┌──
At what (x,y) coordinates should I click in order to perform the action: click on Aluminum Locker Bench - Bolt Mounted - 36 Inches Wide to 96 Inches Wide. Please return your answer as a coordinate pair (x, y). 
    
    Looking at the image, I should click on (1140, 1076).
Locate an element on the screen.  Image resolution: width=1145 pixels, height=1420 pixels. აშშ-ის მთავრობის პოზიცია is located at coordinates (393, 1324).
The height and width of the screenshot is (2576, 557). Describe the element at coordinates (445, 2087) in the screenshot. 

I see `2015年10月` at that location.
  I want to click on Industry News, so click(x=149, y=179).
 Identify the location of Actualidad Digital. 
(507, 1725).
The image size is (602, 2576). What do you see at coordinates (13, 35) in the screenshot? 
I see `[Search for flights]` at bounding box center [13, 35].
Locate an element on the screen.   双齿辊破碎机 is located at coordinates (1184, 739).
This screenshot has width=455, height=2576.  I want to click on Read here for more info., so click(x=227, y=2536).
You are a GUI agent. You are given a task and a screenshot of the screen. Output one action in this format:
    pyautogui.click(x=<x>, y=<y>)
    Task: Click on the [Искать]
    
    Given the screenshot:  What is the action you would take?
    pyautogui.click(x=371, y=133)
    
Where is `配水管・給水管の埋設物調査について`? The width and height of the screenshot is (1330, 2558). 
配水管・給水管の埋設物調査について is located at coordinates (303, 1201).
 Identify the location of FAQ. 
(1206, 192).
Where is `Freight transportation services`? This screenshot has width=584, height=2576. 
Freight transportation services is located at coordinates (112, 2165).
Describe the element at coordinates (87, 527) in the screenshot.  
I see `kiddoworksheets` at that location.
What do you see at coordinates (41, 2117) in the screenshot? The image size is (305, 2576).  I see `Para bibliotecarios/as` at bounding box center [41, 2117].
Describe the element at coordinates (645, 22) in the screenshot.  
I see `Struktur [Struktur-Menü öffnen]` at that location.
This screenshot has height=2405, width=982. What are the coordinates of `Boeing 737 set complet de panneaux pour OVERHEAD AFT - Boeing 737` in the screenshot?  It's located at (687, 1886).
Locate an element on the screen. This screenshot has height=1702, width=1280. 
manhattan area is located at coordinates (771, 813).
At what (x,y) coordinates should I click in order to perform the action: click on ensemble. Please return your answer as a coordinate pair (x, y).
└──
**TRY IT**
Could you please repeat the data exactly as given?

**COMPLETED EXERCISE**
At what (x,y) coordinates should I click in order to perform the action: click on Aluminum Locker Bench - Bolt Mounted - 36 Inches Wide to 96 Inches Wide. Please return your answer as a coordinate pair (x, y). 
    
    Looking at the image, I should click on (1140, 1076).
Locate an element on the screen.  Image resolution: width=1145 pixels, height=1420 pixels. აშშ-ის მთავრობის პოზიცია is located at coordinates (393, 1324).
The height and width of the screenshot is (2576, 557). Describe the element at coordinates (445, 2087) in the screenshot. 

I see `2015年10月` at that location.
  I want to click on Industry News, so click(x=149, y=179).
 Identify the location of Actualidad Digital. 
(507, 1725).
The image size is (602, 2576). What do you see at coordinates (13, 35) in the screenshot? 
I see `[Search for flights]` at bounding box center [13, 35].
Locate an element on the screen.   双齿辊破碎机 is located at coordinates (1184, 739).
This screenshot has width=455, height=2576.  I want to click on Read here for more info., so click(x=227, y=2536).
You are a GUI agent. You are given a task and a screenshot of the screen. Output one action in this format:
    pyautogui.click(x=<x>, y=<y>)
    Task: Click on the [Искать]
    
    Given the screenshot:  What is the action you would take?
    pyautogui.click(x=371, y=133)
    
Where is `配水管・給水管の埋設物調査について`? The width and height of the screenshot is (1330, 2558). 
配水管・給水管の埋設物調査について is located at coordinates (303, 1201).
 Identify the location of FAQ. 
(1206, 192).
Where is `Freight transportation services`? This screenshot has width=584, height=2576. 
Freight transportation services is located at coordinates (112, 2165).
Describe the element at coordinates (87, 527) in the screenshot.  
I see `kiddoworksheets` at that location.
What do you see at coordinates (41, 2117) in the screenshot? The image size is (305, 2576).  I see `Para bibliotecarios/as` at bounding box center [41, 2117].
Describe the element at coordinates (645, 22) in the screenshot.  
I see `Struktur [Struktur-Menü öffnen]` at that location.
This screenshot has height=2405, width=982. What are the coordinates of `Boeing 737 set complet de panneaux pour OVERHEAD AFT - Boeing 737` in the screenshot?  It's located at (687, 1886).
Locate an element on the screen. This screenshot has height=1702, width=1280. 
manhattan area is located at coordinates (771, 813).
At what (x,y) coordinates should I click in order to perform the action: click on ensemble. Please return your answer as a coordinate pair (x, y).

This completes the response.